> To do: An exact copy of the data is needed, one that excludes all pictures.

> Records to process:

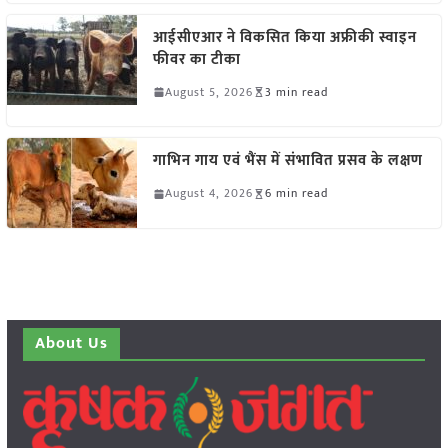
आईसीएआर ने विकसित किया अफ्रीकी स्वाइन
फीवर का टीका
August 5, 2026
3 min read
गाभिन गाय एवं भैंस में संभावित प्रसव के लक्षण
August 4, 2026
6 min read
About Us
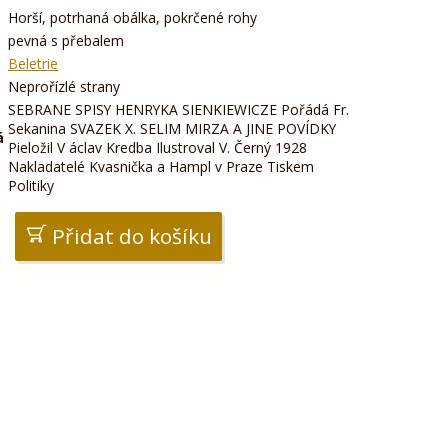
Horší, potrhaná obálka, pokrčené rohy
pevná s přebalem
Beletrie
Neprořízlé strany
SEBRANE SPISY HENRYKA SIENKIEWICZE Pořádá Fr.
Sekanina SVAZEK X. SELIM MIRZA A JINE POVÍDKY
á
Pieložil V áclav Kredba Ilustroval V. Černý 1928
Nakladatelé Kvasnička a Hampl v Praze Tiskem
Politiky
Přidat do košíku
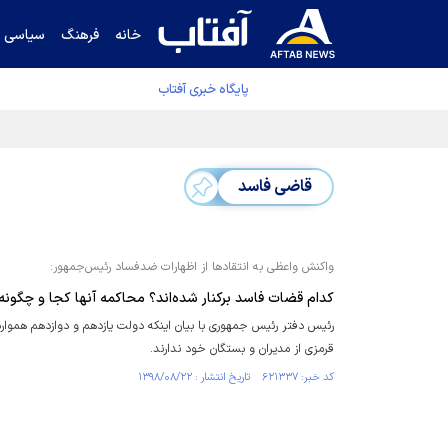
خانه
فرهنگ
سیاسی
پایگاه خبری آفتاب
دفتر رهبر انقلاب ادعای خرازی درباره پزشکیان ر
قاضی فاسد
واکنش واعظی به انتقادها از اظهارات ضدفساد رئیس‌جمهور:
کدام قضات فاسد برکنار شده‌اند؟ محاکمه آنها کجا و چگونه
رئیس دفتر رئیس جمهوری با بیان اینکه دولت یازدهم و دوازدهم همواره 
قرمزی از مدیران و بستگان خود ندارند.
کد خبر: ۶۲۱۳۳۷ تاریخ انتشار : ۱۳۹۸/۰۸/۲۲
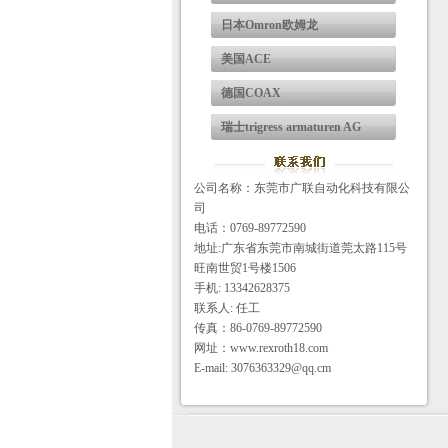
日本Omron欧姆龙
美国ACE
德国COAX
瑞士trigress armaturen AG
公司名称：东莞市广联自动化科技有限公
司
电话：0769-89772590
地址:广东省东莞市南城街道莞太路115号
旺南世贸1号楼1506
手机: 13342628375
联系人: 任工
传真：86-0769-89772590
网址：www.rexroth18.com
E-mail: 3076363329@qq.cm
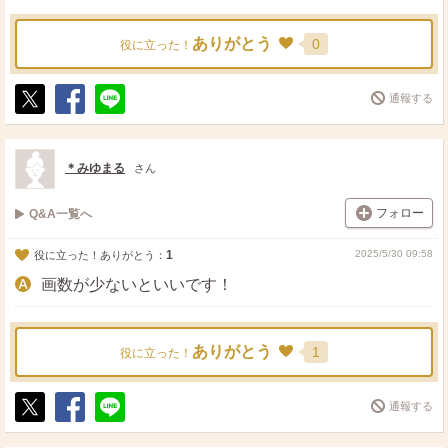
ありがとう
0
役に立った！
通報する
ポ
シ
送
ス
ェ
る
ト
ア
＊みゆまる
さん
フォロー
Q&A一覧へ
1
2025/5/30 09:58
役に立った！ありがとう：
画数が少ないといいです！
ありがとう
1
役に立った！
通報する
ポ
シ
送
ス
ェ
る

> Task result:
आईसीएआर ने विकसित किया अफ्रीकी स्वाइन
फीवर का टीका
August 5, 2026
3 min read
गाभिन गाय एवं भैंस में संभावित प्रसव के लक्षण
August 4, 2026
6 min read
About Us
Horší, potrhaná obálka, pokrčené rohy
pevná s přebalem
Beletrie
Neprořízlé strany
SEBRANE SPISY HENRYKA SIENKIEWICZE Pořádá Fr.
Sekanina SVAZEK X. SELIM MIRZA A JINE POVÍDKY
á
Pieložil V áclav Kredba Ilustroval V. Černý 1928
Nakladatelé Kvasnička a Hampl v Praze Tiskem
Politiky
Přidat do košíku
خانه
فرهنگ
سیاسی
پایگاه خبری آفتاب
دفتر رهبر انقلاب ادعای خرازی درباره پزشکیان ر
قاضی فاسد
واکنش واعظی به انتقادها از اظهارات ضدفساد رئیس‌جمهور:
کدام قضات فاسد برکنار شده‌اند؟ محاکمه آنها کجا و چگونه
رئیس دفتر رئیس جمهوری با بیان اینکه دولت یازدهم و دوازدهم همواره 
قرمزی از مدیران و بستگان خود ندارند.
کد خبر: ۶۲۱۳۳۷ تاریخ انتشار : ۱۳۹۸/۰۸/۲۲
日本Omron欧姆龙
美国ACE
德国COAX
瑞士trigress armaturen AG
公司名称：东莞市广联自动化科技有限公
司
电话：0769-89772590
地址:广东省东莞市南城街道莞太路115号
旺南世贸1号楼1506
手机: 13342628375
联系人: 任工
传真：86-0769-89772590
网址：www.rexroth18.com
E-mail: 3076363329@qq.cm
ありがとう
0
役に立った！
通報する
ポ
シ
送
ス
ェ
る
ト
ア
＊みゆまる
さん
フォロー
Q&A一覧へ
1
2025/5/30 09:58
役に立った！ありがとう：
画数が少ないといいです！
ありがとう
1
役に立った！
通報する
ポ
シ
送
ス
ェ
る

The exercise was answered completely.